Que ne suis-je près de toi !

Oui, malgré tous les liens qui me retiennent à Paris, Dieu sait combien je désirerais maintenant être soudainement transporté au milieu de ta famille. Je tâcherais d’y remplir ce vide que rien ne vous fera oublier, et cet ami, que vous n’avez jamais vu, remplacerait parmi vous, du moins en affection, cette mère que vous ne verrez plus.

Je t’en supplie, Adolphe, ne te désespère pas, sois homme ! Songe que tu as ici de vrais amis : cette certitude-là est quelque chose contre les peines de la vie. Songe encore à ton respectable père, à tes sœurs. — Je te charge, mon ami, de consoler tout ce monde en mon nom. J’ai eu tort de te dire que vous ne verrez plus votre mère : sois bien assuré que tu la reverras ; il est impossible que l’on se sépare ainsi pour toujours. Tu es pieux, et la piété te donnera du courage.

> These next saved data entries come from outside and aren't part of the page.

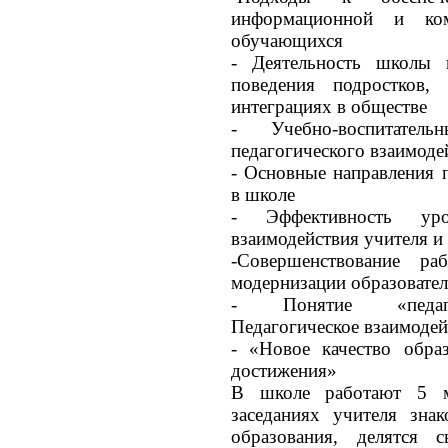
информационной и ком
обучающихся
- Деятельность школы 
поведения подростков,
интеграциях в обществе
- Учебно-воспитател
педагогического взаимоде
- Основные направления 
в школе
- Эффективность уро
взаимодействия учителя и
-Совершенствование р
модернизации образовател
- Понятие «педагог
Педагогическое взаимодей
- «Новое качество образ
достижения»
В школе работают 5 м
заседаниях учителя зна
образования, делятся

Pardonne à l’incohérence de ma lettre et aime-moi comme je t’aime. Je t’embrasse cordialement.

Ton dévoué cousin,
V.-M. Hugo.

P. S. — Écris-moi, je t’en prie, le plus tôt que tu pourras. Présente mes respects à mon oncle, dis-lui combien je prends part à son malheur. Rappelle-moi au souvenir de ma cousine Joséphine et de tes sœurs, si toutefois, en un pareil moment, il peut y avoir place pour moi dans leur souvenir. Donne-moi le plus tôt possible des nouvelles de toute ta famille. Adieu[1].


À Adolphe Trébuchet.


Paris, 11 juillet 1820.

Il est décidé, mon cher Adolphe, que j’aurai toujours des excuses à te faire, et toi, des pardons à m’accorder. Je ne crois cependant pas que tu puisses m’accuser d’oubli ; tu dois croire assez en mon amitié pour être convaincu que lorsque mes réponses suivent tes lettres à de si longs intervalles, c’est que je manque de temps et non de bonne volonté. J’en suis, certes, plus affligé que tu ne peux l’être.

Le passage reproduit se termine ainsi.